Kahloon admitted that technical education in Pakistani institutes including TEVTA had been mostly with 20-year-old technology. “We haven’t updated the system in decades but now we hope to upgrade it to meet with international standards. This will give us a competitive edge,” he said.

Kahloon also invited several international technical training institutes to invest in Pakistan. He said that a Rs2,000 scholarship would now be offered to all students and special attention would be given to people hailing from flood zones. “There is a lot of unemployment in the flood zones and one of the means to combat this is technical training,” he said. Kahloon said that NAVTEC aimed to provide technical skills courses for all ages. “Our focus is people between the ages of 15 and 30 but we are also designing courses specifically for primary and middle schools,” he said. “This will allow children to develop skills and extra curricular portfolios a long with their regular schooling,” he said.

One year courses will be on offer after March, 2011 and preference will be given to unemployed people aged between 15 to 30 years. NAVTEC had also filed a report stating that 42 districts in Pakistan are currently without any technical and vocational training institutes. “These places severely lack skills training and that greatly hampers the industry. It puts a stopper on growth,” said NAVTEC official Waqar Raza.


NAVTEC plans to endorse the President Program for Technical Education in every district in Pakistan and to motivate the nation by providing the means towards developing a skilled labour force. “We will start with Punjab and other provinces are to follow the same programme,” Kahloon said.

The Labour Ministry and several organisations run by overseas Pakistanis have devised a policy to accommodate trained labourers in other countries, especially in the Middle East and European countries. “The NAVTEC programme will equip workers with the necessary skills that will get them jobs in the international marketplace,” said British Pakistani entrepreneur Salman Hayat.

Kahloon said that Japan and Korea planned to invest and train students in Pakistan in technical education worth $30 million. Italy has already plans to construct a new centre of excellence in Khyber Pakhtunkhwa for technical education and vocational institutes.
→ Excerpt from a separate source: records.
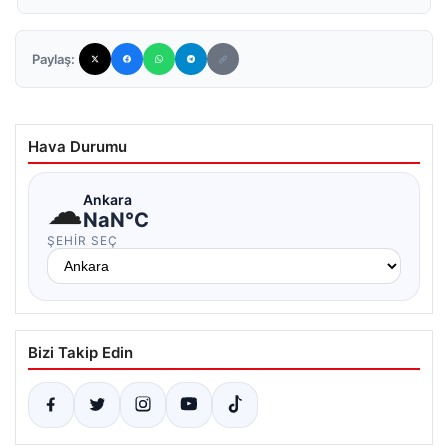
Paylaş:
Hava Durumu
☁
Ankara
NaN°C
ŞEHIR SEÇ
Bizi Takip Edin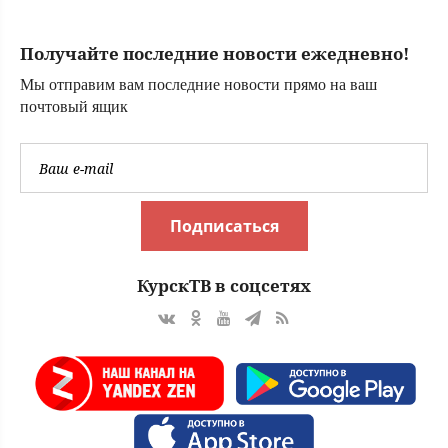
Получайте последние новости ежедневно!
Мы отправим вам последние новости прямо на ваш
почтовый ящик
Подписаться
КурскТВ в соцсетях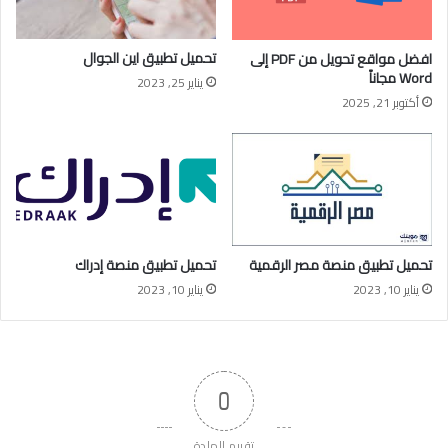
تحميل تطبيق اين الجوال
افضل مواقع تحويل من PDF إلى
Word مجاناً
يناير 25, 2023
أكتوبر 21, 2025
تحميل تطبيق منصة مصر الرقمية
تحميل تطبيق منصة إدراك
يناير 10, 2023
يناير 10, 2023
0
تقييم المادة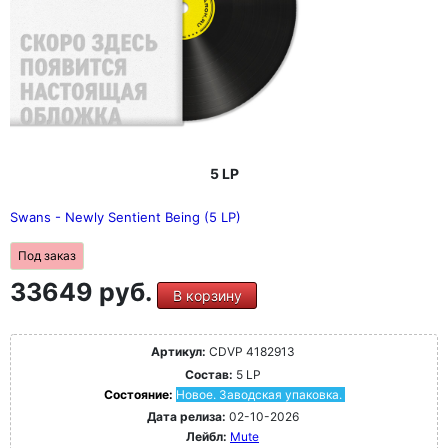
5 LP
Swans - Newly Sentient Being (5 LP)
Под заказ
33649 руб.
В корзину
Артикул:
CDVP 4182913
Состав:
5 LP
Состояние:
Новое. Заводская упаковка.
Дата релиза:
02-10-2026
Лейбл:
Mute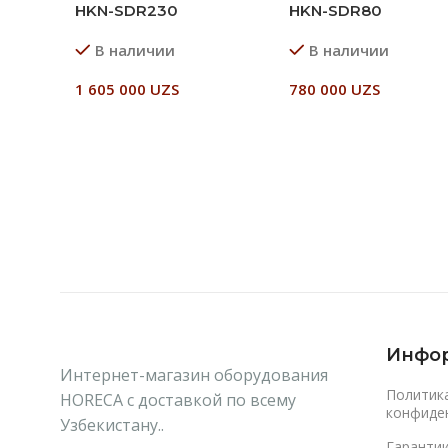
HKN-SDR230
HKN-SDR80
В наличии
В наличии
1 605 000
UZS
780 000
UZS
В Корзину
В Корзину
Инфо
Интернет-магазин оборудования
Политик
HORECA с доставкой по всему
конфиде
Узбекистану..
Гаранти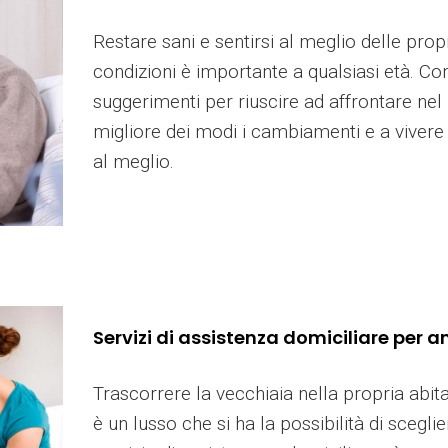
Restare sani e sentirsi al meglio delle prop
condizioni è importante a qualsiasi età. Con
suggerimenti per riuscire ad affrontare nel
migliore dei modi i cambiamenti e a vivere 
al meglio.
Servizi di assistenza domiciliare per a
Trascorrere la vecchiaia nella propria abit
è un lusso che si ha la possibilità di sceglie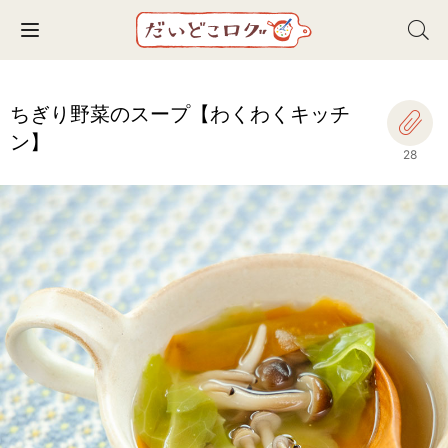
Toggle navigation
ちぎり野菜のスープ【わくわくキッチ
ン】
28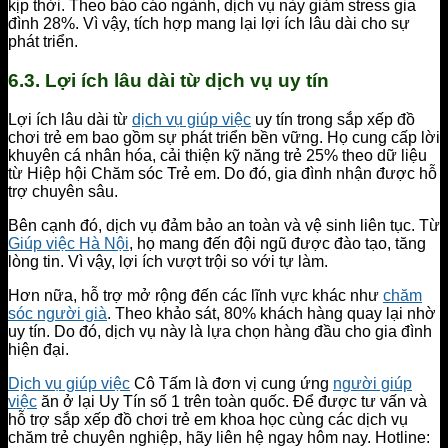
kịp thời. Theo báo cáo ngành, dịch vụ này giảm stress gia
đình 28%. Vì vậy, tích hợp mang lại lợi ích lâu dài cho sự
phát triển.
6.3. Lợi ích lâu dài từ dịch vụ uy tín
Lợi ích lâu dài từ
dịch vụ giúp việc
uy tín trong sắp xếp đồ
chơi trẻ em bao gồm sự phát triển bền vững. Họ cung cấp lời
khuyên cá nhân hóa, cải thiện kỹ năng trẻ 25% theo dữ liệu
từ Hiệp hội Chăm sóc Trẻ em. Do đó, gia đình nhận được hỗ
trợ chuyên sâu.
Bên cạnh đó, dịch vụ đảm bảo an toàn và vệ sinh liên tục. Từ
Giúp việc Hà Nội
, họ mang đến đội ngũ được đào tạo, tăng
lòng tin. Vì vậy, lợi ích vượt trội so với tự làm.
Hơn nữa, hỗ trợ mở rộng đến các lĩnh vực khác như
chăm
sóc người già
. Theo khảo sát, 80% khách hàng quay lại nhờ
uy tín. Do đó, dịch vụ này là lựa chọn hàng đầu cho gia đình
hiện đại.
Dịch vụ giúp việc
Cô Tấm là đơn vị cung ứng
người giúp
việc
ăn ở lại Uy Tín số 1 trên toàn quốc. Để được tư vấn và
hỗ trợ sắp xếp đồ chơi trẻ em khoa học cùng các dịch vụ
chăm trẻ chuyên nghiệp, hãy liên hệ ngay hôm nay. Hotline: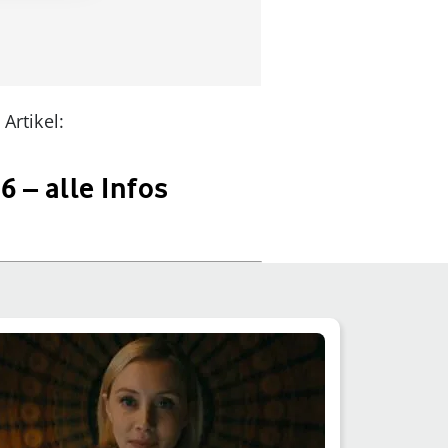
Artikel:
6 – alle Infos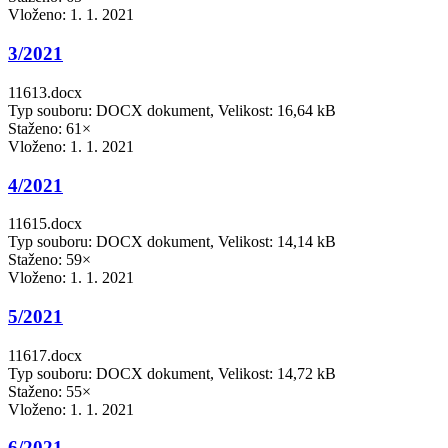
Vloženo:
1. 1. 2021
3/2021
11613.docx
Typ souboru: DOCX dokument, Velikost: 16,64 kB
Staženo: 61×
Vloženo:
1. 1. 2021
4/2021
11615.docx
Typ souboru: DOCX dokument, Velikost: 14,14 kB
Staženo: 59×
Vloženo:
1. 1. 2021
5/2021
11617.docx
Typ souboru: DOCX dokument, Velikost: 14,72 kB
Staženo: 55×
Vloženo:
1. 1. 2021
6/2021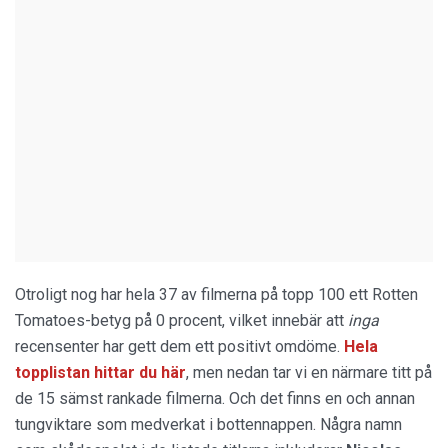
Otroligt nog har hela 37 av filmerna på topp 100 ett Rotten
Tomatoes-betyg på 0 procent, vilket innebär att
inga
recensenter har gett dem ett positivt omdöme.
Hela
topplistan hittar du här
, men nedan tar vi en närmare titt på
de 15 sämst rankade filmerna. Och det finns en och annan
tungviktare som medverkat i bottennappen. Några namn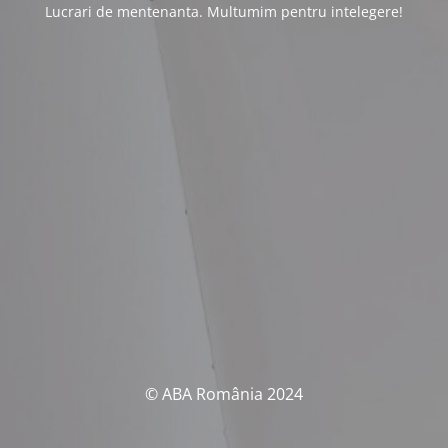
Lucrari de mentenanta. Multumim pentru intelegere!
© ABA România 2024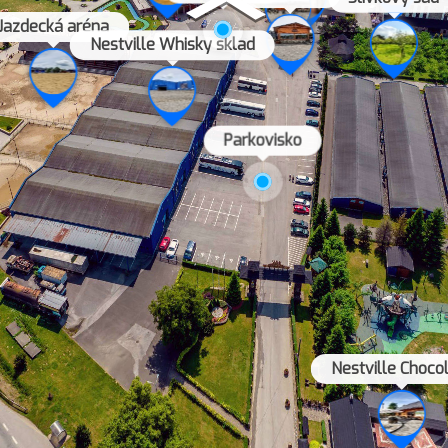
Jazdecká aréna
Nestville Whisky sklad
Parkovisko
Nestville Choco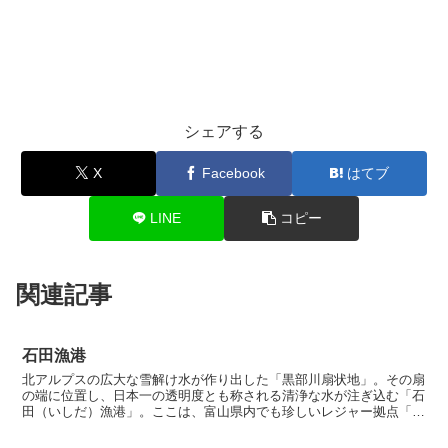
シェアする
X
Facebook
はてブ
LINE
コピー
関連記事
石田漁港
北アルプスの広大な雪解け水が作り出した「黒部川扇状地」。その扇
の端に位置し、日本一の透明度とも称される清浄な水が注ぎ込む「石
田（いしだ）漁港」。ここは、富山県内でも珍しいレジャー拠点「石
田フィッシャリーナ」を併設し、初心者からベテランまでが...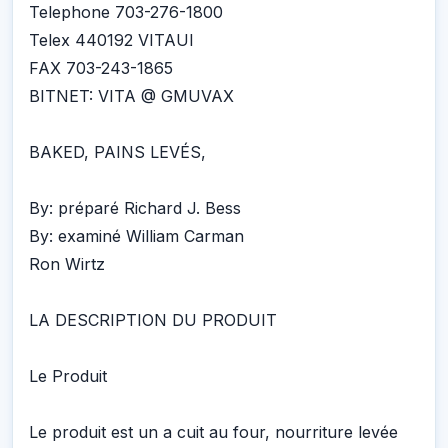
Telephone 703-276-1800
Telex 440192 VITAUI
FAX 703-243-1865
BITNET: VITA @ GMUVAX
BAKED, PAINS LEVÉS,
By: préparé Richard J. Bess
By: examiné William Carman
Ron Wirtz
LA DESCRIPTION DU PRODUIT
Le Produit
Le produit est un a cuit au four, nourriture levée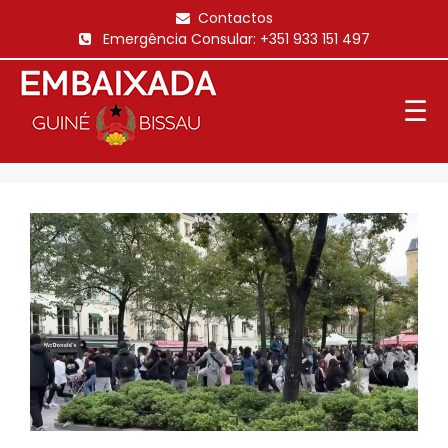
Saltar
Contactos
para
Emergência Consular:
+351 933 151 497
o
conteúdo
☰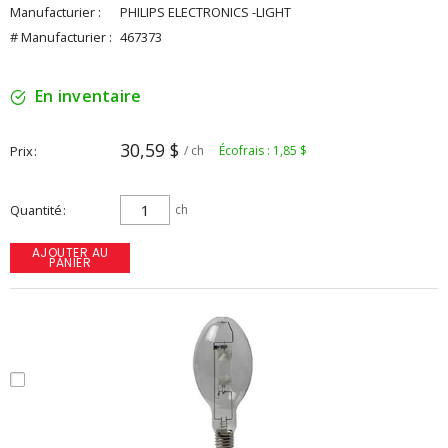
Manufacturier :
PHILIPS ELECTRONICS -LIGHT
# Manufacturier :
467373
En inventaire
30,59 $
Prix
/ ch
Écofrais : 1,85 $
Quantité
ch
AJOUTER AU
PANIER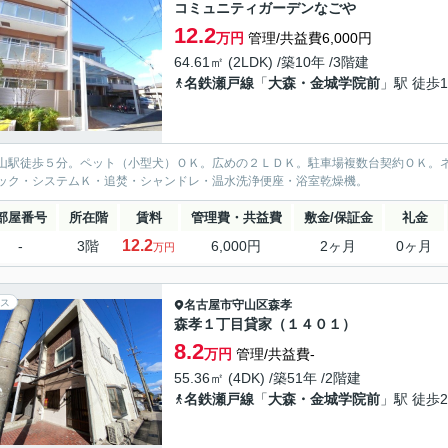
コミュニティガーデンなごや
12.2
万円
管理/共益費6,000円
64.61㎡ (2LDK) /築10年 /3階建
名鉄瀬戸線
「
大森・金城学院前
」駅 徒歩1
山駅徒歩５分。ペット（小型犬）ＯＫ。広めの２ＬＤＫ。駐車場複数台契約ＯＫ。
ック・システムＫ・追焚・シャンドレ・温水洗浄便座・浴室乾燥機。
部屋番号
所在階
賃料
管理費・共益費
敷金/保証金
礼金
12.2
-
3階
6,000円
2ヶ月
0ヶ月
万円
ス
名古屋市守山区
森孝
森孝１丁目貸家（１４０１）
8.2
万円
管理/共益費-
55.36㎡ (4DK) /築51年 /2階建
名鉄瀬戸線
「
大森・金城学院前
」駅 徒歩2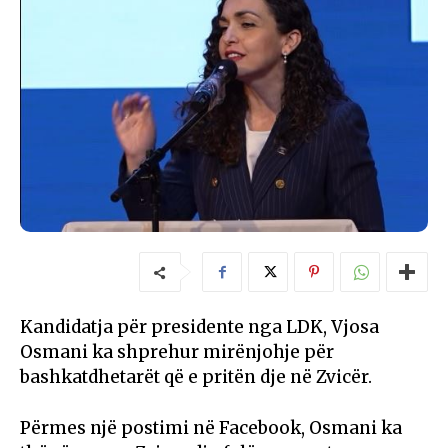
Kandidatja për presidente nga LDK, Vjosa
Osmani ka shprehur mirënjohje për
bashkatdhetarët që e pritën dje në Zvicër.
Përmes një postimi në Facebook, Osmani ka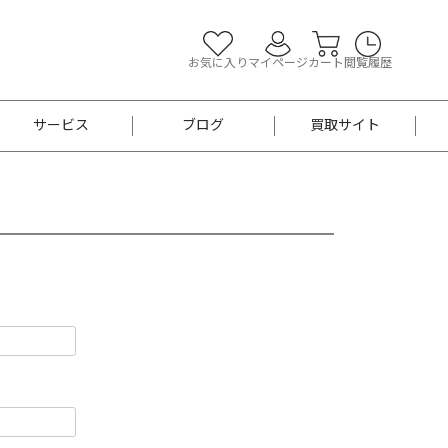
お気に入り
マイページ
カート
閲覧履歴
サービス
ブログ
買取サイト
よくあるご質問
お買い物診断
半幅帯
帯留め
お召
男性用帯
着物帯
新品
セット
袴
男性用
President Yousaf Raza Gilani has allocated special funds for flood zones with regards to technical education for skilled labour. This initiative includes Rs376 million for flood affected districts in Southern Punjab. “Women and children below the age of 10 have been given a special quota and they will be provided with complete financial assistance,” he said.

Published in The Express Tribune, February 24th, 2011.